Delegados de SC terão preparação para atender casos de homofobia

A Polícia Civil de Santa Catarina, a partir desta quinta-feira, 2 de março, vai fazer uma preparação para policiais e delegados para atendimento de casos de homofobia. Uma resolução do ano passado da instituição determinou que as delegacias de Proteção à Criança, Adolescente, Mulher e Idoso (DPCami) também atendam esse tipo de agressão.

Neste carnaval, Santa Catarina registrou pelo menos dois casos de homofobia, ambos em Florianópolis. No sábado, dia 25, uma jovem fez boletim de ocorrência dizendo que levou um soco após tentar defender um casal de amigas. Na segunda, dia 27, um homem foi à delegacia para registrar que foi agredido após beijar um amigo durante o ensaio de uma escola de samba.

A coordenadora estadual das DPCamis, Patrícia Zimermann, disse que o policial que se negar a fazer o registro de homofobia deve ser denunciado.

“Nós temos que identificar quem são essas pessoas, para conversar com elas e capacitá-las para um melhor atendimento. Então é por isso que a gente precisa identificar o servidor e conversar com o policial civil”.

Dificuldades nas delegacias

O código penal brasileiro não prevê a homofobia como um crime. As vítimas, muitas vezes, sofrem em silêncio ou não encontram ajuda nas delegacias.

Foi o caso de um rapaz que não quis ser identificado. Ele caminhava na calçada quando outro homem apareceu e o agrediu com nove golpes de barra de ferro. “A tentativa dele era acertar a minha cabeça. Se eu não tivesse levantado o meu braço, erguido o meu braço, ele teria acertado na minha cabeça”, relatou a vítima.

Eles nunca tinham se visto antes, mas o rapaz namorava o irmão do agressor, que não aceitava o relacionamento dos dois. Na hora de registrar o crime em uma delegacia de São José, na Grande Florianópolis, ele relatou ter encontrado dificuldades.

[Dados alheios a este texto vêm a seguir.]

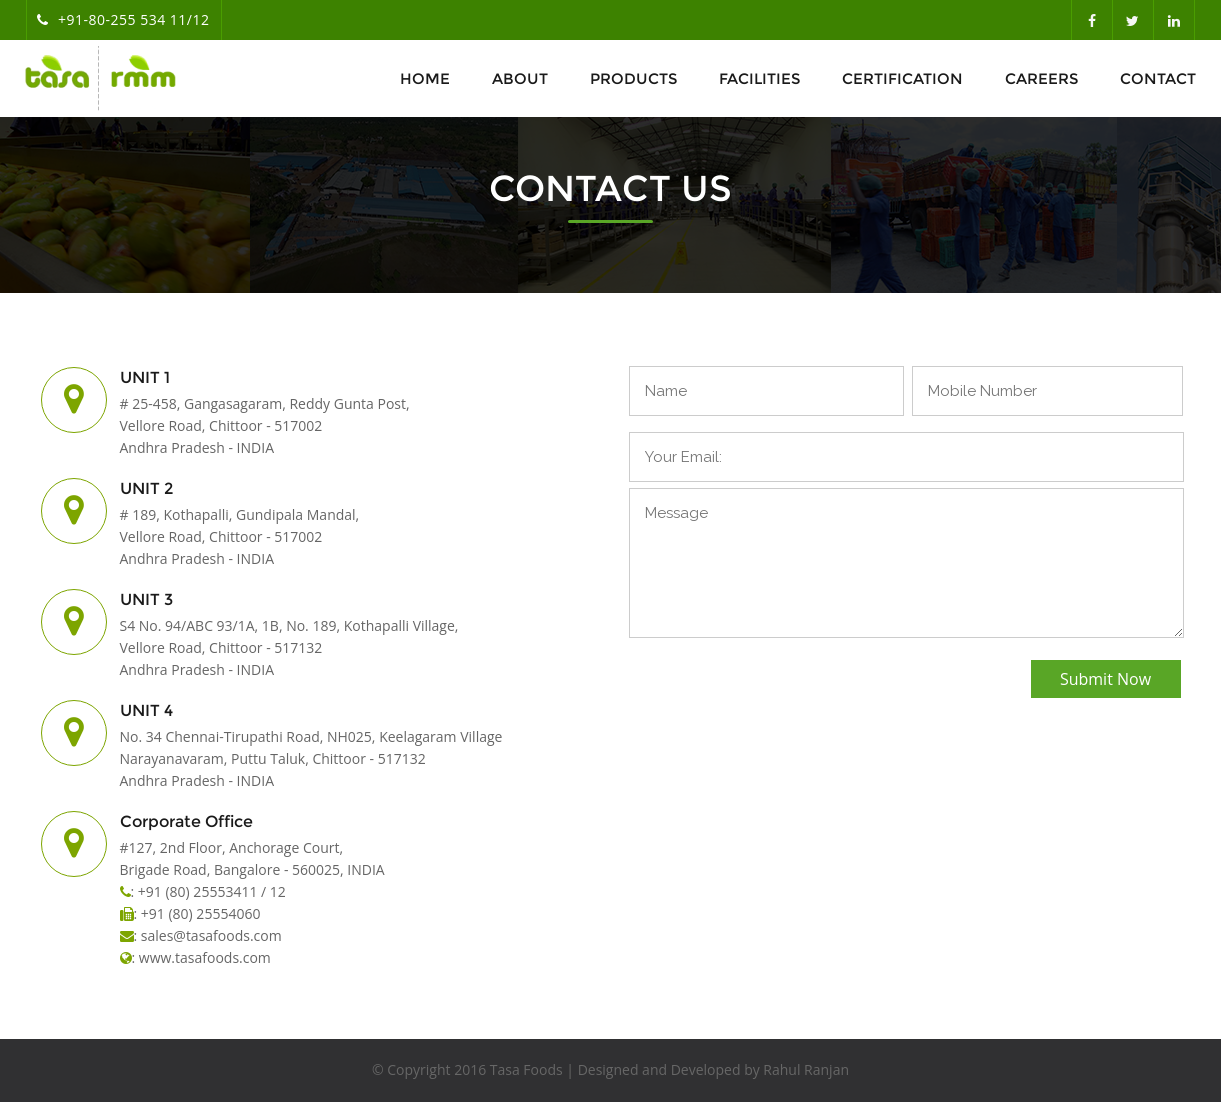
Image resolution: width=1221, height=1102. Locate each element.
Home (425, 78)
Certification (902, 78)
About (520, 78)
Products (633, 78)
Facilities (759, 78)
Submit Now (1105, 679)
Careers (1041, 78)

“´Isso aqui não é crime, não é nada, então tu tens que procurar um advogado´. Essa foi a desculpa que ele me deu, que eu tenho que procurar um advogado”, disse a vítima.

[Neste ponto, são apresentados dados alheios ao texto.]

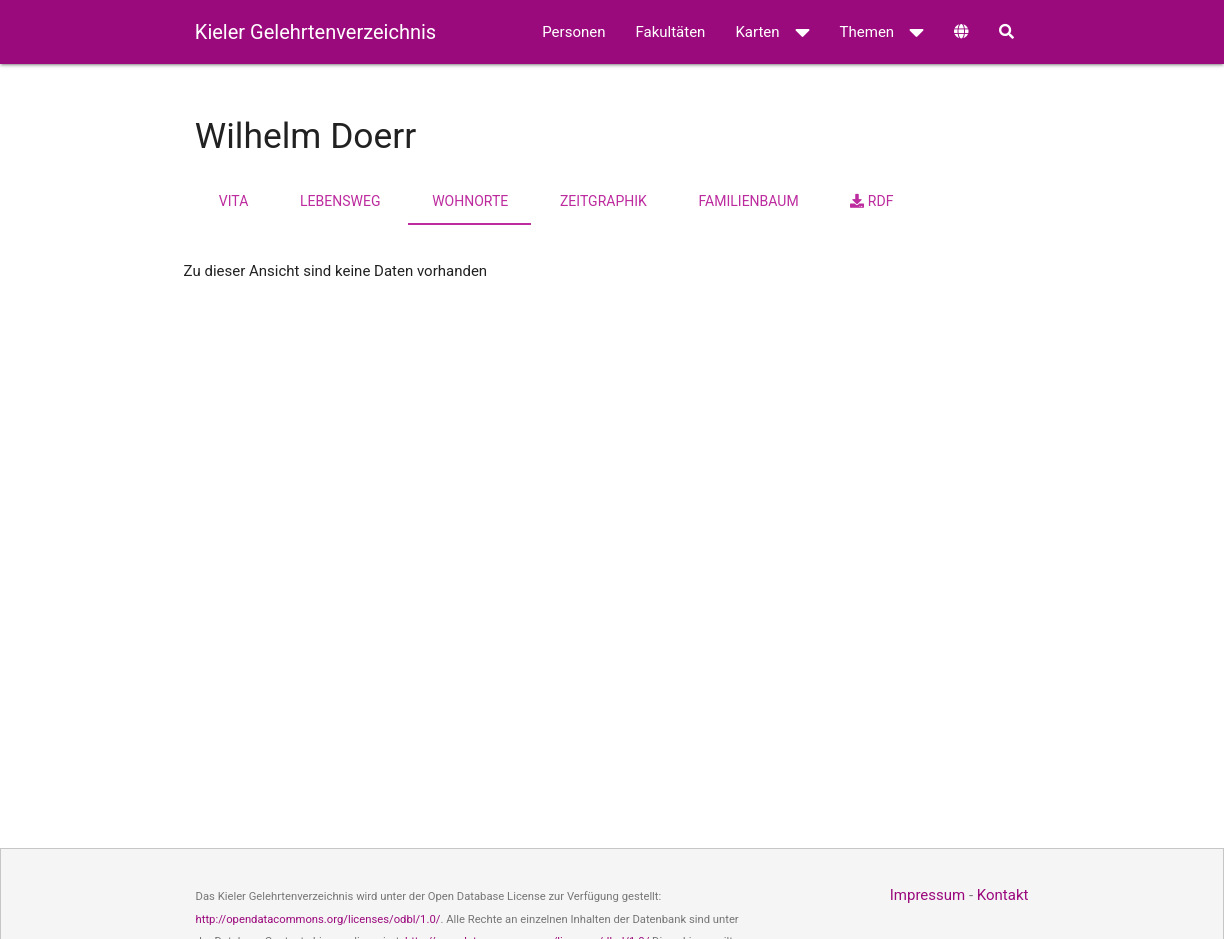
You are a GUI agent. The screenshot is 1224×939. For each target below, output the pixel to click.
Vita (233, 201)
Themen (882, 32)
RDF (871, 201)
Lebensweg (340, 201)
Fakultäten (670, 32)
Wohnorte (470, 201)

A representante da Comissão de Gênero da Ordem dos Advogados do Brasil (OAB) de Santa Catarina, Margareth Hernandes, disse que a vítima pode exigir que a palavra “homofobia” apareça no boletim de ocorrência, mesmo que ainda não conste no código penal.

“Pedir para que o policial responsável, que está confeccionando o boletim de ocorrência, que ele faça, que ele descreva ali no relato que foi vítima de homofobia, para que seja apurado isso futuramente como um agravante”, disse Margareth Hernandes.

No caso do rapaz que não quis se identificar, ele voltou à delegacia e foi atendido por outro funcionário. Assim, conseguiu registrar o boletim de ocorrência. Uma audiência conciliatória foi marcada para maio. O suspeito deve responder pelos crimes de agressão e injúria.

Assassinatos em Santa Catarina

Segundo o Grupo Gay da Bahia, a única entidade do Brasil que faz levantamento de violência contra gays, lésbicas e travestis, seis pessoas LGBTs foram assassinadas em Santa Catarina no ano passado. Mas essas mortes não aparecem em nenhum registro oficial do governo porque não foram registradas como consequência da homofobia.

“Você é reviolentado porque você tem que provar que você não está mentindo, você tem que provar que realmente você foi violentado”, disse o diretor da ONG Acontece, Fabrício Gastaldi.